WORK REQUIRED: Write out the full listing, matching it line for line.

*****

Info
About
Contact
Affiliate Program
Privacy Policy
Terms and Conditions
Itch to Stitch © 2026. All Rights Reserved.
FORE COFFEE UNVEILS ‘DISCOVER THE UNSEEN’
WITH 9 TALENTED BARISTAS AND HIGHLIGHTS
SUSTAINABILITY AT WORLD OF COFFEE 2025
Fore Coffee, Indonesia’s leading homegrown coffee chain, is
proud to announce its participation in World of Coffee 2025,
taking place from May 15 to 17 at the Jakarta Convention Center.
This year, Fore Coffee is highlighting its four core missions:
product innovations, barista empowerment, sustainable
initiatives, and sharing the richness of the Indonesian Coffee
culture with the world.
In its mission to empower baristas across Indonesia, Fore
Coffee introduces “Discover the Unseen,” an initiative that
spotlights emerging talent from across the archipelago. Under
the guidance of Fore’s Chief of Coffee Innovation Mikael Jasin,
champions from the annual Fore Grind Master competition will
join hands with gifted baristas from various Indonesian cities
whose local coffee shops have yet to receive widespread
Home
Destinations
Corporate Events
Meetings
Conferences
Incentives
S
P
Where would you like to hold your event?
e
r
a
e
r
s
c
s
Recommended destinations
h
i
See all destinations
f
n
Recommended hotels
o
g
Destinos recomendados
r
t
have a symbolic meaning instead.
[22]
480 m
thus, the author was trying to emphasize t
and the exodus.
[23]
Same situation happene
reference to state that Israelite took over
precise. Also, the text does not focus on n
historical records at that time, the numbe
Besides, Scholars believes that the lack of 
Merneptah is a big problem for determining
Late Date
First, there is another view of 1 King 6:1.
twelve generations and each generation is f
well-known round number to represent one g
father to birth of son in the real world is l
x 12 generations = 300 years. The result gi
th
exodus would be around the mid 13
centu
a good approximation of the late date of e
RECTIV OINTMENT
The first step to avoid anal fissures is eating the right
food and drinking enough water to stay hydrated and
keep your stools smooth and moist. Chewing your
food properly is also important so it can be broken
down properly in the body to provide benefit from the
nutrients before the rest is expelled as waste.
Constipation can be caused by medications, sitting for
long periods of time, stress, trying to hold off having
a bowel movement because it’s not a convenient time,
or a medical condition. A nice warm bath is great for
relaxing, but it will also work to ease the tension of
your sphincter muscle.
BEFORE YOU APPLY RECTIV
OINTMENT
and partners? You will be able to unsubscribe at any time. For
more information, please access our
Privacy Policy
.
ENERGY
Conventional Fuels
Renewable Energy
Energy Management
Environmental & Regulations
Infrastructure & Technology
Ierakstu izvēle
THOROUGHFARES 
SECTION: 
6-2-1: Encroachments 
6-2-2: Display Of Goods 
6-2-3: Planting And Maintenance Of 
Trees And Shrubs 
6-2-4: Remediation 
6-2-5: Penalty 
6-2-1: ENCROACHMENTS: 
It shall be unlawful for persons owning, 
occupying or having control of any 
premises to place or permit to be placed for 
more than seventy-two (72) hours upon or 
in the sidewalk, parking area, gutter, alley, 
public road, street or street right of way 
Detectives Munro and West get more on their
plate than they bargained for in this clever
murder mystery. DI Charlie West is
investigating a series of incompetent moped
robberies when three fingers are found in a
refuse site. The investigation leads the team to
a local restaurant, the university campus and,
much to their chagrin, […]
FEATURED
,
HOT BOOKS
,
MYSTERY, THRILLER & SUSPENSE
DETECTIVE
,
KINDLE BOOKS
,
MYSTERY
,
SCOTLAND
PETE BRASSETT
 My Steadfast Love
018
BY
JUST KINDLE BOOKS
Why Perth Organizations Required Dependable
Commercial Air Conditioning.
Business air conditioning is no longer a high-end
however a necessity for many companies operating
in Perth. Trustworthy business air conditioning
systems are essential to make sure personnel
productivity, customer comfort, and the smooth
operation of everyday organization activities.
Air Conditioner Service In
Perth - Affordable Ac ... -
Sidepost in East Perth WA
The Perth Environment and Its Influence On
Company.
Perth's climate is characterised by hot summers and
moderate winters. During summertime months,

*****

ANSWER TO THIS EXERCISE:
Info
About
Contact
Affiliate Program
Privacy Policy
Terms and Conditions
Itch to Stitch © 2026. All Rights Reserved.
FORE COFFEE UNVEILS ‘DISCOVER THE UNSEEN’
WITH 9 TALENTED BARISTAS AND HIGHLIGHTS
SUSTAINABILITY AT WORLD OF COFFEE 2025
Fore Coffee, Indonesia’s leading homegrown coffee chain, is
proud to announce its participation in World of Coffee 2025,
taking place from May 15 to 17 at the Jakarta Convention Center.
This year, Fore Coffee is highlighting its four core missions:
product innovations, barista empowerment, sustainable
initiatives, and sharing the richness of the Indonesian Coffee
culture with the world.
In its mission to empower baristas across Indonesia, Fore
Coffee introduces “Discover the Unseen,” an initiative that
spotlights emerging talent from across the archipelago. Under
the guidance of Fore’s Chief of Coffee Innovation Mikael Jasin,
champions from the annual Fore Grind Master competition will
join hands with gifted baristas from various Indonesian cities
whose local coffee shops have yet to receive widespread
Home
Destinations
Corporate Events
Meetings
Conferences
Incentives
S
P
Where would you like to hold your event?
e
r
a
e
r
s
c
s
Recommended destinations
h
i
See all destinations
f
n
Recommended hotels
o
g
Destinos recomendados
r
t
have a symbolic meaning instead.
[22]
480 m
thus, the author was trying to emphasize t
and the exodus.
[23]
Same situation happene
reference to state that Israelite took over
precise. Also, the text does not focus on n
historical records at that time, the numbe
Besides, Scholars believes that the lack of 
Merneptah is a big problem for determining
Late Date
First, there is another view of 1 King 6:1.
twelve generations and each generation is f
well-known round number to represent one g
father to birth of son in the real world is l
x 12 generations = 300 years. The result gi
th
exodus would be around the mid 13
centu
a good approximation of the late date of e
RECTIV OINTMENT
The first step to avoid anal fissures is eating the right
food and drinking enough water to stay hydrated and
keep your stools smooth and moist. Chewing your
food properly is also important so it can be broken
down properly in the body to provide benefit from the
nutrients before the rest is expelled as waste.
Constipation can be caused by medications, sitting for
long periods of time, stress, trying to hold off having
a bowel movement because it’s not a convenient time,
or a medical condition. A nice warm bath is great for
relaxing, but it will also work to ease the tension of
your sphincter muscle.
BEFORE YOU APPLY RECTIV
OINTMENT
and partners? You will be able to unsubscribe at any time. For
more information, please access our
Privacy Policy
.
ENERGY
Conventional Fuels
Renewable Energy
Energy Management
Environmental & Regulations
Infrastructure & Technology
Ierakstu izvēle
THOROUGHFARES 
SECTION: 
6-2-1: Encroachments 
6-2-2: Display Of Goods 
6-2-3: Planting And Maintenance Of 
Trees And Shrubs 
6-2-4: Remediation 
6-2-5: Penalty 
6-2-1: ENCROACHMENTS: 
It shall be unlawful for persons owning, 
occupying or having control of any 
premises to place or permit to be placed for 
more than seventy-two (72) hours upon or 
in the sidewalk, parking area, gutter, alley, 
public road, street or street right of way 
Detectives Munro and West get more on their
plate than they bargained for in this clever
murder mystery. DI Charlie West is
investigating a series of incompetent moped
robberies when three fingers are found in a
refuse site. The investigation leads the team to
a local restaurant, the university campus and,
much to their chagrin, […]
FEATURED
,
HOT BOOKS
,
MYSTERY, THRILLER & SUSPENSE
DETECTIVE
,
KINDLE BOOKS
,
MYSTERY
,
SCOTLAND
PETE BRASSETT
 My Steadfast Love
018
BY
JUST KINDLE BOOKS
Why Perth Organizations Required Dependable
Commercial Air Conditioning.
Business air conditioning is no longer a high-end
however a necessity for many companies operating
in Perth. Trustworthy business air conditioning
systems are essential to make sure personnel
productivity, customer comfort, and the smooth
operation of everyday organization activities.
Air Conditioner Service In
Perth - Affordable Ac ... -
Sidepost in East Perth WA
The Perth Environment and Its Influence On
Company.
Perth's climate is characterised by hot summers and
moderate winters. During summertime months,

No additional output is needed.